*Your instructions*:
Write out the whole listing exactly; no images belong in it.

*** Block opens ***

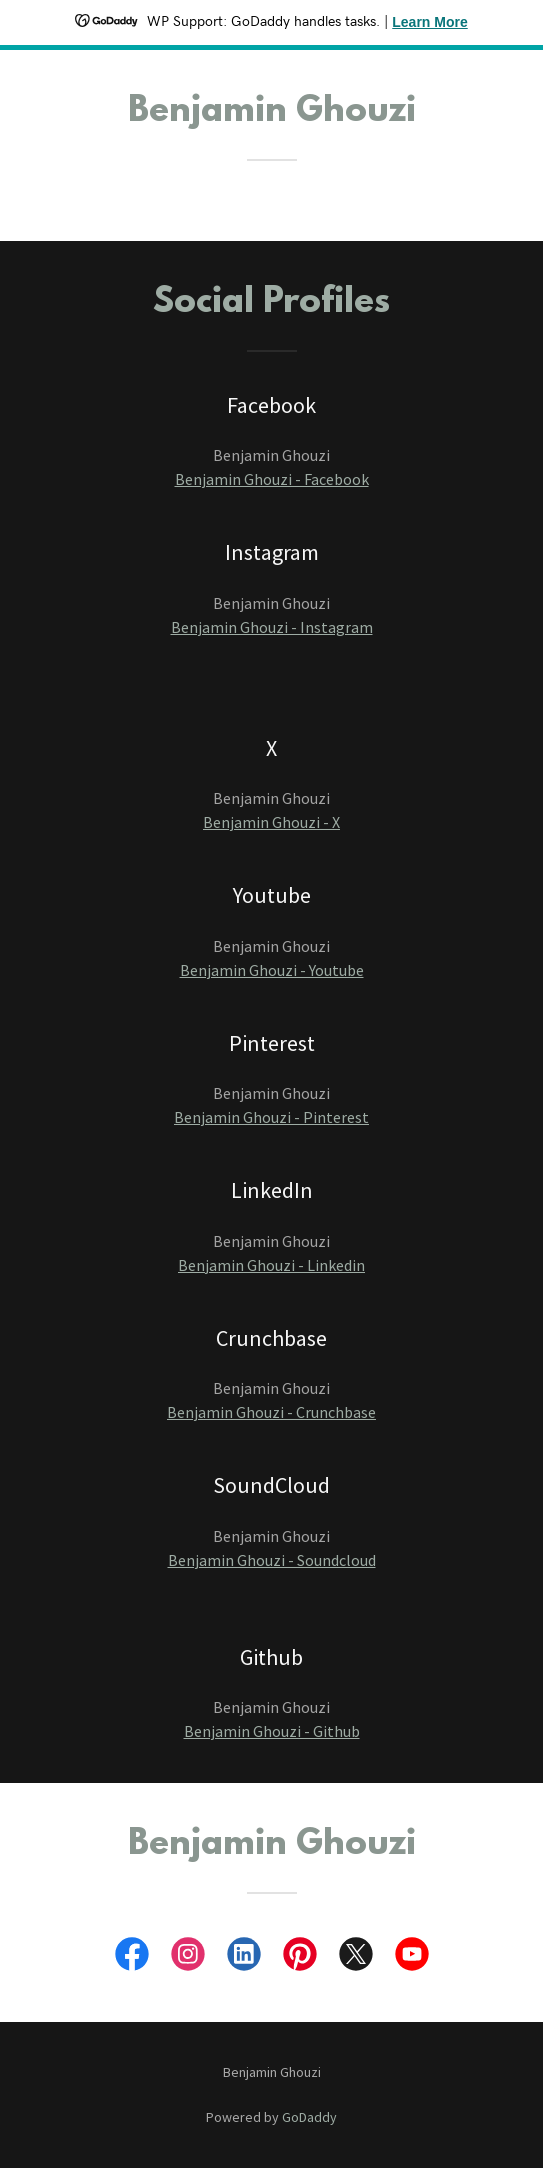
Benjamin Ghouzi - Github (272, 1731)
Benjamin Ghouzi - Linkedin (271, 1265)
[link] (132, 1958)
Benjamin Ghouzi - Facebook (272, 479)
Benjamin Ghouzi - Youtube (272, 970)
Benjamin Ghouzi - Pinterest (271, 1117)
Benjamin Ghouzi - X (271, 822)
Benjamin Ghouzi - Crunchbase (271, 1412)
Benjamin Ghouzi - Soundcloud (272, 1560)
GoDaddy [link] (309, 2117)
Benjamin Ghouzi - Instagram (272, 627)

*** Block closes ***

*Result*:
Benjamin Ghouzi - Github (272, 1731)
Benjamin Ghouzi - Linkedin (271, 1265)
[link] (132, 1958)
Benjamin Ghouzi - Facebook (272, 479)
Benjamin Ghouzi - Youtube (272, 970)
Benjamin Ghouzi - Pinterest (271, 1117)
Benjamin Ghouzi - X (271, 822)
Benjamin Ghouzi - Crunchbase (271, 1412)
Benjamin Ghouzi - Soundcloud (272, 1560)
GoDaddy [link] (309, 2117)
Benjamin Ghouzi - Instagram (272, 627)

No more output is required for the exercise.